Overview

The DESI spectroscopic pipeline is a collection of software designed to efficiently take DESI raw data and produce redshift estimates. This software consists of low-level functions that perform individual processing tasks as well as higher-level tools to collectively run whole steps of the pipeline.

Hardware Constraints

To the extent possible, the DESI instrument has been designed to make analysis straightforward. The spectrographs are isolated from the telescope to improve stability, fiber traces are arranged in bundles which should be independent of each other on the CCD, etc. Because of this, we are able to break up the most expensive analysis steps into small independent pieces, and run those small pieces in parallel.

Computing Infrastructure

The workflow of the spectroscopic pipeline reduces to a set of many tasks that depend on each other. Tasks of different types often have different computational needs and run using a varying number of processes. Although this type of workflow could be run on commercial cloud computing platforms (at significant cost), the primary systems available to the DESI project for analysis are the HPC systems at NERSC. These machines are traditional supercomputers with a high speed interconnect between the nodes. The nodes are lightweight and have no local disk. Instead, all nodes share a common Lustre filesystem. SLURM is used for job scheduling, and the machine is used by a variety of workflows and apps across many projects and science domains.

Software Constraints

Given our instrument hardware and computing infrastructure, the spectroscopic pipeline must:

  1. Be able to process DESI data at high concurrency on machines at NERSC. HPC software has further requirements / guidelines:

    • Large jobs must not log excessively to stdout/stderr.
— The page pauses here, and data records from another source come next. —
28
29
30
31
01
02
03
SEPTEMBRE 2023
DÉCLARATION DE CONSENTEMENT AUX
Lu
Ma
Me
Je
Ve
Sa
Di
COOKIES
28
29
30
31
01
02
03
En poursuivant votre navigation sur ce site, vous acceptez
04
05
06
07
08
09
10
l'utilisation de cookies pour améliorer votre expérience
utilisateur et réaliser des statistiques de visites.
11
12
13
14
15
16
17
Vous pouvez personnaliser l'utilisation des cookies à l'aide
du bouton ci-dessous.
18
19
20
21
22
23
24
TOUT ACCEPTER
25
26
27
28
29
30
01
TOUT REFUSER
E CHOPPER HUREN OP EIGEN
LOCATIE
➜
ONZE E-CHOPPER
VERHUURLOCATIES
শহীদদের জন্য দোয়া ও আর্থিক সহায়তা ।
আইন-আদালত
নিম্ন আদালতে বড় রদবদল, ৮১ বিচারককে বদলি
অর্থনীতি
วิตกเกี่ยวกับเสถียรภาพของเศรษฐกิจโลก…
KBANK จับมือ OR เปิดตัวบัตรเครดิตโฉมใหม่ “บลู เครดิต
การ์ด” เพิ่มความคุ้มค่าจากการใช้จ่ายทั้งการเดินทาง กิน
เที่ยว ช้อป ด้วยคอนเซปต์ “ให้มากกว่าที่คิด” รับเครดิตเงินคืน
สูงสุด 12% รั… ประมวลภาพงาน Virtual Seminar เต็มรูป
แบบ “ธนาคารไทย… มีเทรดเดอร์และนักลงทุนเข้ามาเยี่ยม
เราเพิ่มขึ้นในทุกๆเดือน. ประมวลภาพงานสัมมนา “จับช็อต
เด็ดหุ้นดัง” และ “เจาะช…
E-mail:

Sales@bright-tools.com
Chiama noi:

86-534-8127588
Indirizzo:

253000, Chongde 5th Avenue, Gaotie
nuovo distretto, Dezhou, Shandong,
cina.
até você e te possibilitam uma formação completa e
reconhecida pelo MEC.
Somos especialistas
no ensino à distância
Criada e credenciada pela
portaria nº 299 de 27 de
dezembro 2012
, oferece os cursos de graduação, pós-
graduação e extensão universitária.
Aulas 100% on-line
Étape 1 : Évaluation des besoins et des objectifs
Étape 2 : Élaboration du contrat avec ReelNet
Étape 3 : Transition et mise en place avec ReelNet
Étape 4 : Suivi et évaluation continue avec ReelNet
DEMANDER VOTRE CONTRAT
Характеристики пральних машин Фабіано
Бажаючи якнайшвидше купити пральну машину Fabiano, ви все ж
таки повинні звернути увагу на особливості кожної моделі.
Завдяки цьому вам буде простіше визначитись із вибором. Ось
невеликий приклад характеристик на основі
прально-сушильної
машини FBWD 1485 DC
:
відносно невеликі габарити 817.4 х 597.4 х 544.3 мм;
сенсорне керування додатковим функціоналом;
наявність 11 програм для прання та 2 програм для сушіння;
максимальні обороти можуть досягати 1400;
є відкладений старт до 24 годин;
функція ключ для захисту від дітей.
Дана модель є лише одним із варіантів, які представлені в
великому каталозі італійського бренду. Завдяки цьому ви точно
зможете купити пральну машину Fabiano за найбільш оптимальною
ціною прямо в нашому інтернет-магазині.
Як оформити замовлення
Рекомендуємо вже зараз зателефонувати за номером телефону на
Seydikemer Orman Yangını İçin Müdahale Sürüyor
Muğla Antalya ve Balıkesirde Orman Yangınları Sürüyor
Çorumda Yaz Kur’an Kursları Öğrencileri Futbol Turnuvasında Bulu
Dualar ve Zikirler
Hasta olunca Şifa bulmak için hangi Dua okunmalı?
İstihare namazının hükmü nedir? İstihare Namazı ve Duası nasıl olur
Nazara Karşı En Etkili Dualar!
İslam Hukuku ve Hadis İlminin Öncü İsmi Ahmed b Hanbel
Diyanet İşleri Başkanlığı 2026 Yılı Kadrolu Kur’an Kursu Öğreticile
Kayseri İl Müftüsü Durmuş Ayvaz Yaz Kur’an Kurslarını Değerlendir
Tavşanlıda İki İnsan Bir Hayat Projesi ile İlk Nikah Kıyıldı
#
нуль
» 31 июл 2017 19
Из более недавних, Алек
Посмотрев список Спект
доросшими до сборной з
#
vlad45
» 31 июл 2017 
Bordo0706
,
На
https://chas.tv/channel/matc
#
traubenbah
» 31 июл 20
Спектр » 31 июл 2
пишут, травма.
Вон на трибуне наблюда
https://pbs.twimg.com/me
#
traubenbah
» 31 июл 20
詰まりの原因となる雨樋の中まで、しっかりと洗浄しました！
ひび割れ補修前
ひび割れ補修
    • Many processes should not read/write to the same files.

    • Python startup time (due to filesystem contention loading shared libraries and modules) must be overcome by some method.

  2. Be robust against failures of individual small tasks. A failure of one task should only cause failures of future tasks that depend on those specific outputs. This fault tolerance is handled automatically with something like Spark. On an HPC system we need to track such failures.

  3. If an individual step/task fails, it must be possible to determine how that step was run and retry it for debugging.

  4. It should be possible to determine the current status of a pipeline and which things have failed.

  5. (Eventually) the pipeline should interface with a database for tracking the state of individual tasks, rather than querying the filesystem.